Cameron otteneva che al momento della prossima revisione dei Trattati venga inserito un paragrafo in cui sia esplicitamente scritto che Londra è esentata dal concetto di “Unione sempre più stretta”, il principio su cui si fonda l'Europa a partire dal Trattato di Roma del 1957. Il testo dell'accordo finale, approvato all'unanimità, prevede fra le altre l'attuale grado di autonomia per banche, assicurazioni e istituzioni finanziarie inglesi rispetto le norme europee. Un'autonomia condizionata dai ripetuti richiami all’obbligo di rispettare le “condizioni di parità nel mercato interno” per non concedere altri vantaggi alla finanza inglese che dovrà inoltre rispondere alle authority europee di controllo.
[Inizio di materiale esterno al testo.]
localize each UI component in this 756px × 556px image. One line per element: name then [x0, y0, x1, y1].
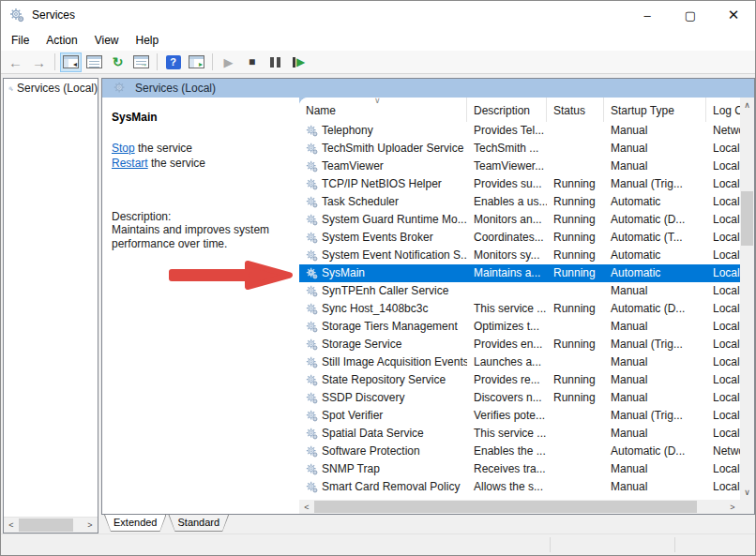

“Ho negoziato un accordo per dare al Regno Unito uno speciale status nella Ue” esultava Cameron, “ora posso raccomandare di votare per la permanenza della Gran Bretagna nella Ue” nel referendum del 23 giugno. Certo l'intesa di Londra con Bruxelles contiene una serie di “vittorie simboliche”, come quella dei risibili risparmi sul bilancio statale ottenuti dai tagli sul welfare, che però peseranno sui lavoratori stranieri, o come la conferma che l'imperialismo britannico vuole mantenere una sua autonomia e non intende ancora far parte di un'Unione “sempre più stretta”. Tanto serve ora a Cameron per sbandierare i successi e affermare che “lasciare l'Europa minaccerebbe la nostra sicurezza economica e nazionale” per superare intanto lo scoglio del 23 giugno.